ABOUT THIS EXERCISE – Select every line containing the word "Blame" from the material, and copy those lines.
════════════════════
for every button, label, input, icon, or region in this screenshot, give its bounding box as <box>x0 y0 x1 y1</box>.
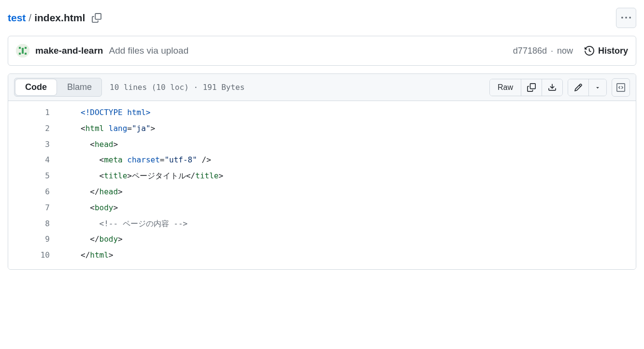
history-icon <box>585 46 594 56</box>
line-number[interactable]: 5 <box>8 168 61 184</box>
file-header-right: Raw <box>489 78 630 97</box>
code-line: 3 <head> <box>8 137 636 153</box>
line-number[interactable]: 6 <box>8 184 61 200</box>
code-line: 5 <title>ページタイトル</title> <box>8 168 636 184</box>
more-options-button[interactable] <box>616 8 636 28</box>
edit-button[interactable] <box>568 79 589 96</box>
pencil-icon <box>574 83 583 92</box>
line-content[interactable]: <title>ページタイトル</title> <box>61 168 223 184</box>
line-number[interactable]: 10 <box>8 247 61 263</box>
commit-author[interactable]: make-and-learn <box>35 45 103 56</box>
raw-button[interactable]: Raw <box>490 79 521 96</box>
svg-rect-2 <box>25 47 27 49</box>
file-header-left: Code Blame 10 lines (10 loc) · 191 Bytes <box>14 78 244 97</box>
svg-rect-3 <box>22 48 24 54</box>
commit-right: d77186d · now History <box>513 46 628 56</box>
line-content[interactable]: <meta charset="utf-8" /> <box>61 152 211 168</box>
line-number[interactable]: 9 <box>8 232 61 247</box>
code-line: 8 <!-- ページの内容 --> <box>8 216 636 232</box>
history-link[interactable]: History <box>585 46 628 56</box>
line-content[interactable]: <body> <box>61 200 118 216</box>
history-label: History <box>598 46 628 56</box>
line-content[interactable]: <html lang="ja"> <box>61 121 155 137</box>
latest-commit-box: make-and-learn Add files via upload d771… <box>8 36 636 66</box>
line-number[interactable]: 3 <box>8 137 61 153</box>
commit-time: now <box>557 46 573 56</box>
download-icon <box>548 83 557 92</box>
line-number[interactable]: 4 <box>8 152 61 168</box>
symbols-icon <box>616 83 625 92</box>
code-line: 10</html> <box>8 247 636 263</box>
line-number[interactable]: 1 <box>8 105 61 121</box>
breadcrumb-dir-link[interactable]: test <box>8 12 26 24</box>
code-area: 1<!DOCTYPE html>2<html lang="ja">3 <head… <box>8 101 636 269</box>
breadcrumb-separator: / <box>29 12 31 24</box>
code-line: 9 </body> <box>8 232 636 247</box>
line-content[interactable]: </body> <box>61 232 123 247</box>
line-content[interactable]: <!DOCTYPE html> <box>61 105 151 121</box>
copy-icon <box>527 83 536 92</box>
code-line: 6 </head> <box>8 184 636 200</box>
download-button[interactable] <box>542 79 562 96</box>
svg-rect-4 <box>19 53 21 55</box>
svg-rect-1 <box>19 47 21 49</box>
breadcrumb: test / index.html <box>8 11 103 25</box>
edit-dropdown-button[interactable] <box>589 79 606 96</box>
edit-button-group <box>568 79 607 96</box>
commit-dot: · <box>551 46 553 56</box>
breadcrumb-file: index.html <box>34 12 85 24</box>
line-content[interactable]: <head> <box>61 137 118 153</box>
line-content[interactable]: </head> <box>61 184 123 200</box>
code-line: 2<html lang="ja"> <box>8 121 636 137</box>
raw-button-group: Raw <box>489 79 563 96</box>
code-line: 7 <body> <box>8 200 636 216</box>
code-line: 4 <meta charset="utf-8" /> <box>8 152 636 168</box>
line-content[interactable]: <!-- ページの内容 --> <box>61 216 187 232</box>
caret-down-icon <box>595 85 601 90</box>
code-blame-tabs: Code Blame <box>14 78 102 97</box>
copy-raw-button[interactable] <box>521 79 542 96</box>
commit-left: make-and-learn Add files via upload <box>16 44 188 58</box>
svg-rect-5 <box>25 53 27 55</box>
line-number[interactable]: 7 <box>8 200 61 216</box>
line-number[interactable]: 2 <box>8 121 61 137</box>
line-number[interactable]: 8 <box>8 216 61 232</box>
file-header: Code Blame 10 lines (10 loc) · 191 Bytes… <box>8 74 636 101</box>
tab-blame[interactable]: Blame <box>57 78 101 96</box>
breadcrumb-row: test / index.html <box>8 8 636 28</box>
commit-hash[interactable]: d77186d <box>513 46 547 56</box>
file-viewer: Code Blame 10 lines (10 loc) · 191 Bytes… <box>8 73 636 270</box>
symbols-button[interactable] <box>612 78 630 97</box>
commit-message[interactable]: Add files via upload <box>109 45 188 56</box>
tab-code[interactable]: Code <box>15 79 57 95</box>
code-line: 1<!DOCTYPE html> <box>8 105 636 121</box>
avatar[interactable] <box>16 44 29 58</box>
copy-path-icon[interactable] <box>90 11 103 25</box>
line-content[interactable]: </html> <box>61 247 113 263</box>
file-info: 10 lines (10 loc) · 191 Bytes <box>110 83 244 92</box>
════════════════════
THE COMPLETED TASK –
file-header-left: Code Blame 10 lines (10 loc) · 191 Bytes <box>14 78 244 97</box>
code-blame-tabs: Code Blame <box>14 78 102 97</box>
file-header: Code Blame 10 lines (10 loc) · 191 Bytes… <box>8 74 636 101</box>
tab-blame[interactable]: Blame <box>57 78 101 96</box>
file-viewer: Code Blame 10 lines (10 loc) · 191 Bytes… <box>8 73 636 270</box>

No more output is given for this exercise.